Shooting on the newsroom set in the former Guardian Pharmacy on Oak Bay Avenue has increased Zegers’s appreciation for what it takes to run a daily newspaper.

“It’s crazy to see what a machine it is, how putting together a daily newspaper is such a lot of work, with a lot of people doing a lot of different things,” he said.

The Los Angeles-based actor didn’t have to think twice about doing the 10-episode Fox remake of Broadchurch, Chris Chibnall’s British crime series starring Scottish actor David Tennant as a troubled detective investigating a young boy’s murder in a seaside community.

A big reason was the Gracepoint script Zegers said was also instrumental in attracting such a sterling cast for the Americanized version set in coastal California. It’s headlined by Tennant as Det. Emmett Carver; Anna Gunn as his partner Ellie Miller, Owen’s aunt; Nick Nolte, Jacki Weaver and Michael Pena.

“When I read it I went, ‘I would want to watch this show,’ ” Zegers recalled. “I think that accounts for 80 or 90 per cent of who’s going to end up doing it. When I signed on, David, Anna and Jacki were already attached, so I knew they were going for a certain quality.”

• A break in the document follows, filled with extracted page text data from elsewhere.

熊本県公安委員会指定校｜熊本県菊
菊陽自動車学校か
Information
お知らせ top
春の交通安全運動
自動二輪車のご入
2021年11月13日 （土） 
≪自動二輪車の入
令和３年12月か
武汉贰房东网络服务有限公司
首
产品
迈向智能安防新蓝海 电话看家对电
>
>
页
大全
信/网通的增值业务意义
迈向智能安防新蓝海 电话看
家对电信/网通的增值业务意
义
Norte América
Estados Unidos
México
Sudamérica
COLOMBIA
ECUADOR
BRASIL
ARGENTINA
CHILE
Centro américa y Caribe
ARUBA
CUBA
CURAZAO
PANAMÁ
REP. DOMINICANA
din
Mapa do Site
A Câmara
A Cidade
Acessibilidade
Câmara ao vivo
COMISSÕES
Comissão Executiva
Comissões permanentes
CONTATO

As fans of shows such as House of Cards, The Killing or Breaking Bad (which co-starred Gunn) know, small-screen projects have become cooler than ever.

“There’s not as much of a stigma about doing TV anymore,” he said. “Some of the best scripts I’ve read were for TV shows, certainly the 10- or 12- or 13-episode ‘event series’ type.”

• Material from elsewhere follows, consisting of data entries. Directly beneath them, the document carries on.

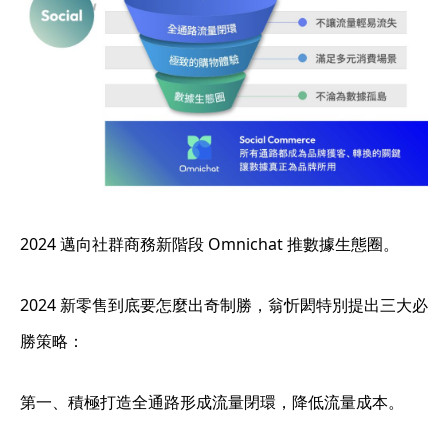
2024 邁向社群商務新階段 Omnichat 推數據生態圈。
2024 新零售到底要怎麼出奇制勝，翁忻閎特別提出三大必
勝策略：
第一、積極打造全通路形成流量閉環，降低流量成本。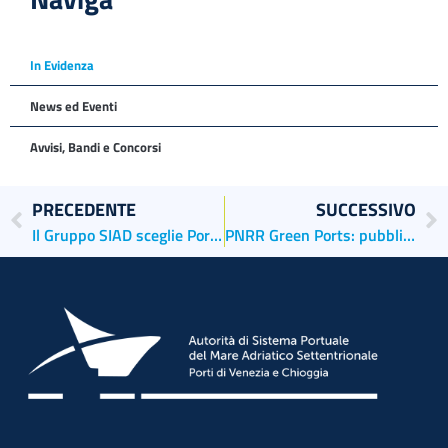
In Evidenza
News ed Eventi
Avvisi, Bandi e Concorsi
PRECEDENTE
SUCCESSIVO
Il Gruppo SIAD sceglie Porto Marghera, Venezia, per realizzare il nuovo stabilimento per la produzione di ASU (Impianti di Frazionamento dell’Aria) di grandi dimensioni
PNRR Green Ports: pubblicata graduatoria per contributi a concessionari portuali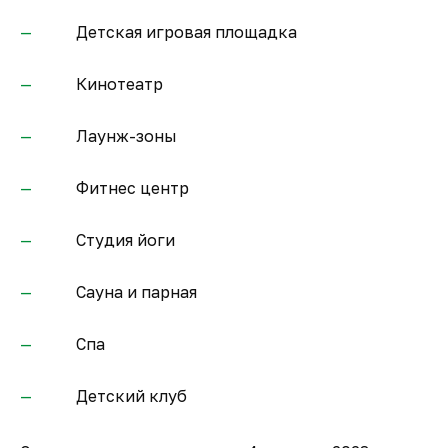
Детская игровая площадка
Кинотеатр
Лаунж-зоны
Фитнес центр
Студия йоги
Сауна и парная
Спа
Детский клуб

Zegers began watching Broadchurch, but stopped after being cast.

“They were interested in us bringing our own take on the characters. It’s a new show, and the story manifests itself in a different way.”

Zegers is aware that the acclaim he received for playing Toby, the teenaged hustler son of Felicity Huffman’s transsexual character in Transamerica, likely increased his chances of landing roles such as Belgian blueblood Damien Dalgaard in Gossip Girl, gay Shadowhunter Alec Lightwood in the Mortal Instruments franchise, or Gracepoint.

“I think the hardest thing to try and convey is that you’re a good actor,” he said. “There is no degree for what we do. You are never certified as a good actor. People look at your body of work and can attach a level of expectation.”

His decision to do Gracepoint was made easier because of his Victoria connections, Zegers said.

He was here in 2007 to shoot his scenes as a sullen, joy-riding stud who ignites a tragedy in Carl Bessai’s ensemble drama Normal; played a mechanic who investigates weird goings-on in former Spectrum Community School student Jeff Renfroe’s post-apocalyptic thriller The Colony; and an amputee firefighter alongside Victoria-raised pal Cory Monteith in Gia Milani’s All the Wrong Reasons.

“When Gracepoint ended up shooting here I was really happy,” said Zegers, a seasoned golfer who has been hitting the local links with Pena.

It helped that after our recent cold snap and precipitation that affected production, the sun came out again this week.

“It wasn’t minus 40, which is a good thing,” he said with a laugh, recalling the sub-zero conditions endured shooting The Colony.

Gracepoint often doesn’t even feel like work, Zegers said.

“Anna’s been amazing. Everyone’s been great. They show up and know exactly what they’re doing, which makes life easy.”

During extended breaks, he flies back to L.A. to spend time with his wife Jaime Feld, the talent agent and longtime girlfriend he married last year, and their two dogs.

“It’s been great. Finally I’m getting used to being someone’s husband,” he said, adding that his years of sobriety after a battle with alcoholism have put him in a happier place than ever.

“The stigma attached to addiction is not something I subscribe to,” he said.

“In L.A., people are very open about sobriety and their struggles.”

Losing Monteith, who died from a toxic mix of drugs and alcohol last summer, before the release of Milani’s indie feature that they shot in Halifax, still hurts.

“It’s not something that ever makes sense. I know it’s not something he took lightly,” Zegers said. “Cory’s not the first person I’ve lost to addiction, but he’s the closest person I’ve lost.”